● **Data section**
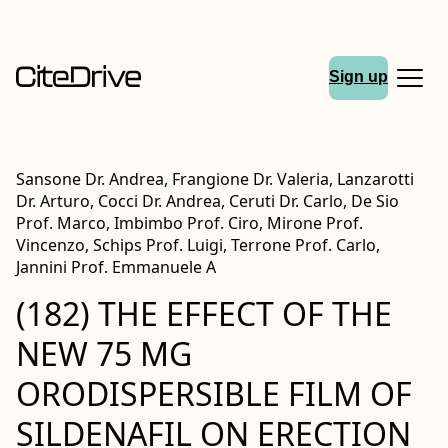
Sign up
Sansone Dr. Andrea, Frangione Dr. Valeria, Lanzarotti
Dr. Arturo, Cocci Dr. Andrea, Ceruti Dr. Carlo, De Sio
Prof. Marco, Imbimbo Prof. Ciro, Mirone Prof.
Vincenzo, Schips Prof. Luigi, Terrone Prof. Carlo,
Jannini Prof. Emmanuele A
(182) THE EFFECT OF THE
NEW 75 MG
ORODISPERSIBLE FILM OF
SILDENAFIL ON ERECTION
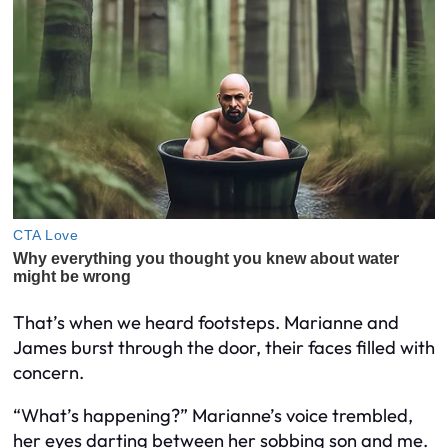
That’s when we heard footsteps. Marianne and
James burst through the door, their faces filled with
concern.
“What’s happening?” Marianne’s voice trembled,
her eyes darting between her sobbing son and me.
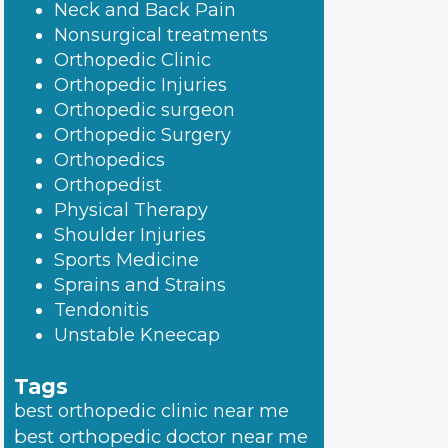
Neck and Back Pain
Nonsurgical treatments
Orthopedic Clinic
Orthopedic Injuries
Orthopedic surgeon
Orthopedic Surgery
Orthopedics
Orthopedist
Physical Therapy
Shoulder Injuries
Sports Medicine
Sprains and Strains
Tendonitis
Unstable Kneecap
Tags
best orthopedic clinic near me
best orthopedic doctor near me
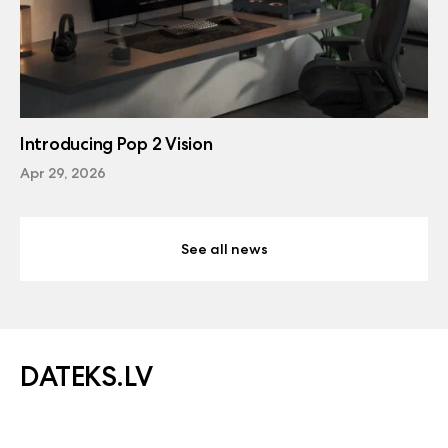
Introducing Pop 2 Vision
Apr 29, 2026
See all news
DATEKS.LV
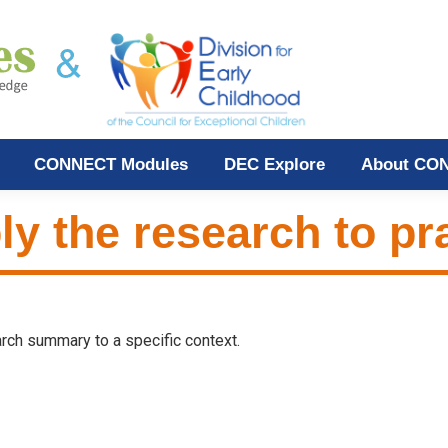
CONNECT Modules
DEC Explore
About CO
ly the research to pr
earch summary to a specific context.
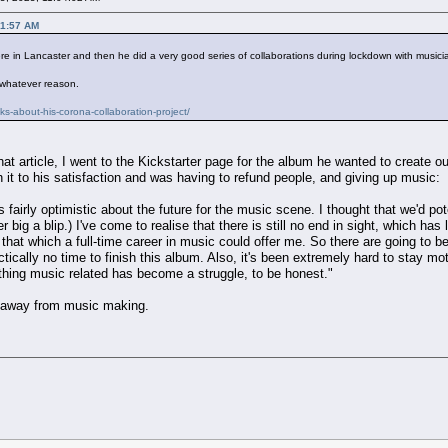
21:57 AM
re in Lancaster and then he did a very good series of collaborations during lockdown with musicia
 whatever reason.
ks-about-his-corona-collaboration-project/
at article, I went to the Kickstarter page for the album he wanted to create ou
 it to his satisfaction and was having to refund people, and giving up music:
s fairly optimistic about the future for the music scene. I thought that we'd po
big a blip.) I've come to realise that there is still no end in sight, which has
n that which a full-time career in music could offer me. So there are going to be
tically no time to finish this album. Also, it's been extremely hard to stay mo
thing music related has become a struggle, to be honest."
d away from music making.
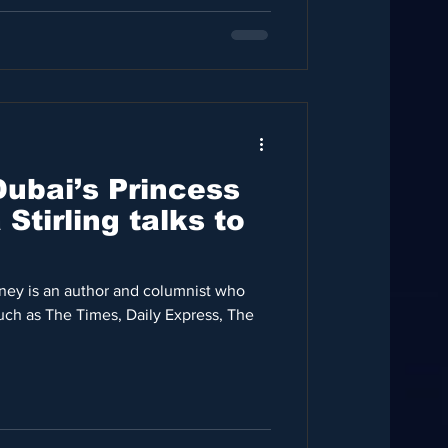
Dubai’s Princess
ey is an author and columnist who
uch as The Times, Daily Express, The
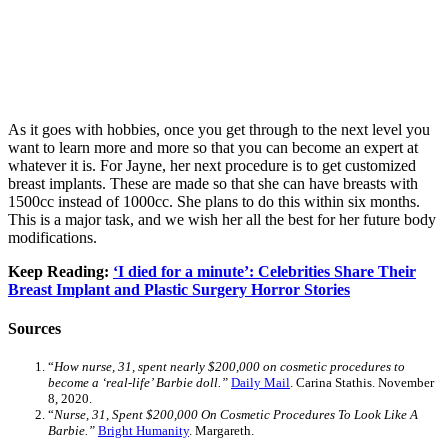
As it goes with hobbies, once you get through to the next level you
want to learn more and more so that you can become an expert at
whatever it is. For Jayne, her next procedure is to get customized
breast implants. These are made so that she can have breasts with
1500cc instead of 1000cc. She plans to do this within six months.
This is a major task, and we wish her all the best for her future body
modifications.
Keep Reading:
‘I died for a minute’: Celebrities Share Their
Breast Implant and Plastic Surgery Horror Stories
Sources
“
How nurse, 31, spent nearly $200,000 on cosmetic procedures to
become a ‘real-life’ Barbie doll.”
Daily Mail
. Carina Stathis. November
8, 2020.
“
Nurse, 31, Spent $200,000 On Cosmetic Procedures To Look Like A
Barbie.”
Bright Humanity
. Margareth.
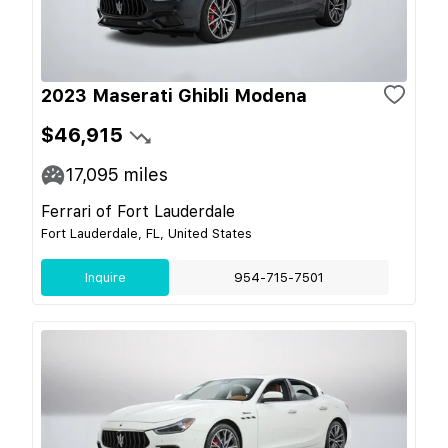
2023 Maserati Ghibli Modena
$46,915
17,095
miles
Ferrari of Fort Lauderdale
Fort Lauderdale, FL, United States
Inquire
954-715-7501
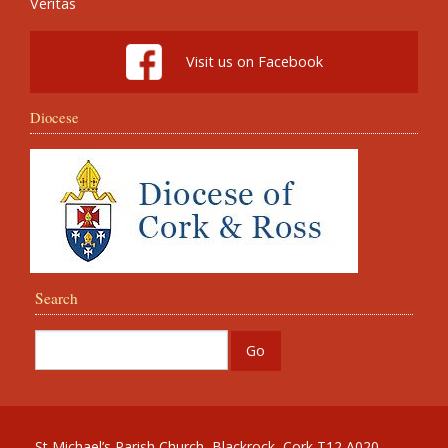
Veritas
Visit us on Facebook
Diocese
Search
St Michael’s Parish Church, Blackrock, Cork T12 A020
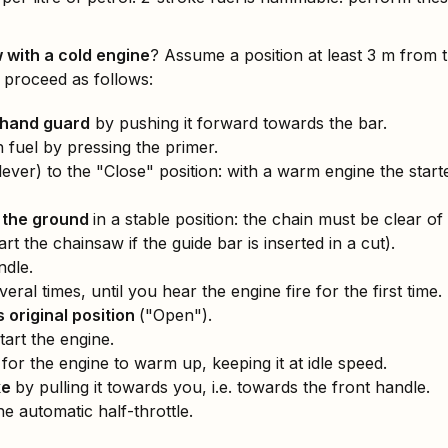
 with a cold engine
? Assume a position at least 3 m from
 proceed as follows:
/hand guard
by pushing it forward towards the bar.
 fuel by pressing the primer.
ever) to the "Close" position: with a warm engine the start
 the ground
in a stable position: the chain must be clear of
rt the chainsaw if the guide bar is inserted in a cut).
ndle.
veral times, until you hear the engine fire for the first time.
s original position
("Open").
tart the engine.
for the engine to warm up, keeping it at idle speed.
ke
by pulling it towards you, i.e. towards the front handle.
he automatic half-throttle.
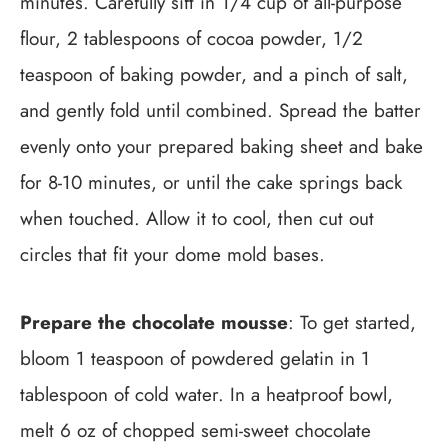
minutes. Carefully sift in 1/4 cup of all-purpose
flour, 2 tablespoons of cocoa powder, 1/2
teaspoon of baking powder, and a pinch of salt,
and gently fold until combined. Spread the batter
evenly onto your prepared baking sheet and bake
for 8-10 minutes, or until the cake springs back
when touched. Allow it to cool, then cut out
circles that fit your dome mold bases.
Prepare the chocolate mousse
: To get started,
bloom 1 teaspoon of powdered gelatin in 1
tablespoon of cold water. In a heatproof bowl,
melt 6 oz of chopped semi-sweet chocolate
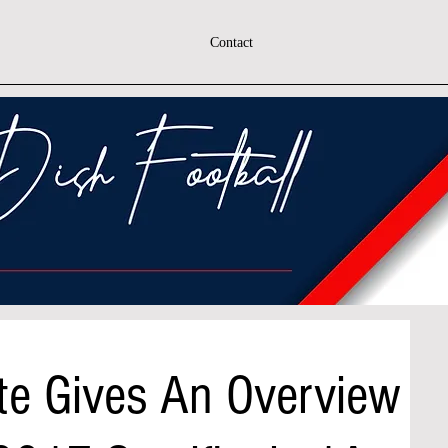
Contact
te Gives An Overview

...

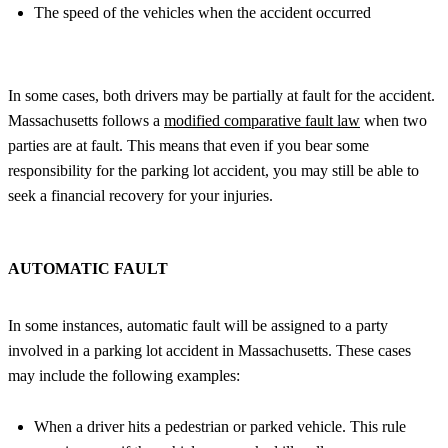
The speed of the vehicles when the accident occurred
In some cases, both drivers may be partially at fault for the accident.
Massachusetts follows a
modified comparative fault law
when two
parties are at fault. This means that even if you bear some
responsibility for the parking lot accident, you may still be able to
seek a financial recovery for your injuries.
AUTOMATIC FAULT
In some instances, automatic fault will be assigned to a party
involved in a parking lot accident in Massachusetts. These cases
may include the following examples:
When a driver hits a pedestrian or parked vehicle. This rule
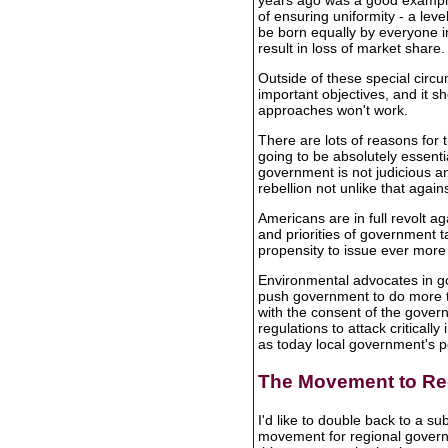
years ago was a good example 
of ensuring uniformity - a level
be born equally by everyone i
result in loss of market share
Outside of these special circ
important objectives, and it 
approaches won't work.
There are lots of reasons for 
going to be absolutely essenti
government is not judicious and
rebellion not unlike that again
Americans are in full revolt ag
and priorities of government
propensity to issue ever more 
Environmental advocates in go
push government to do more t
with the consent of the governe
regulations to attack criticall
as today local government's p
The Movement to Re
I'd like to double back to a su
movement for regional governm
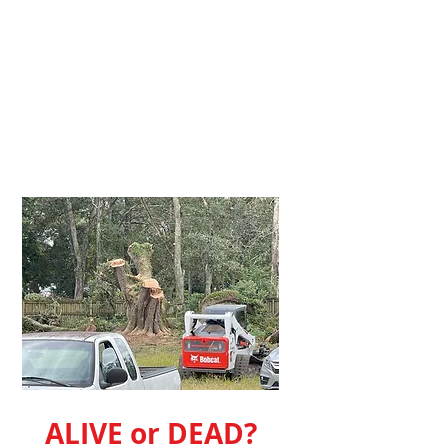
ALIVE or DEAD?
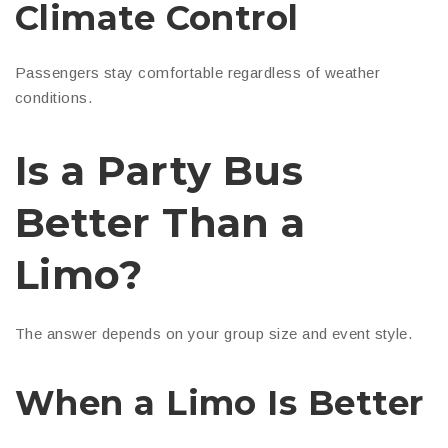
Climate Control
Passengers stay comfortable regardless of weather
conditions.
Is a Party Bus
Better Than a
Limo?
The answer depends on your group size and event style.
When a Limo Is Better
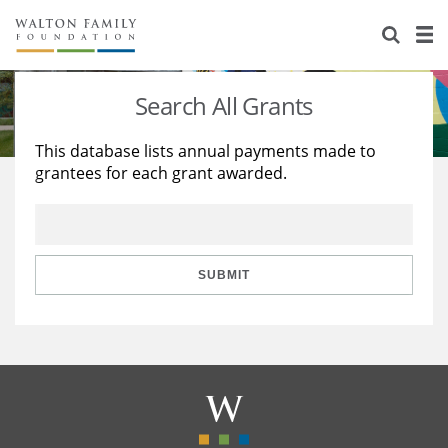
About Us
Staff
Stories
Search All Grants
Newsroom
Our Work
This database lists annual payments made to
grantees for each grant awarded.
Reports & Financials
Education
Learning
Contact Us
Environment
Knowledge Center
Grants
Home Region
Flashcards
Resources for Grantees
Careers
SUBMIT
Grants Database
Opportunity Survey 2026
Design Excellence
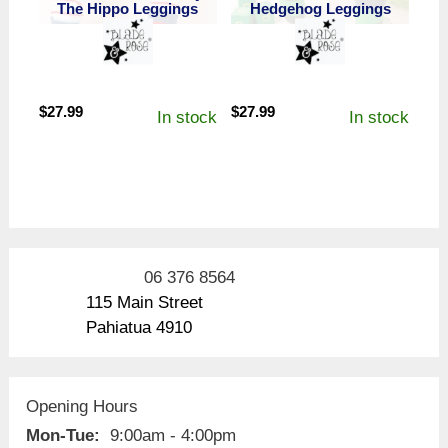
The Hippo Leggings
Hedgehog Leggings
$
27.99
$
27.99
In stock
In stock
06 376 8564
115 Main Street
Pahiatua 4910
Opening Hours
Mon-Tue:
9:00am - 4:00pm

● **Instructions to follow**
What are the lines of the data above that include the string "speed"? Copy them.

● **Task response**
for the engine to warm up, keeping it at idle speed.
The speed of the vehicles when the accident occurred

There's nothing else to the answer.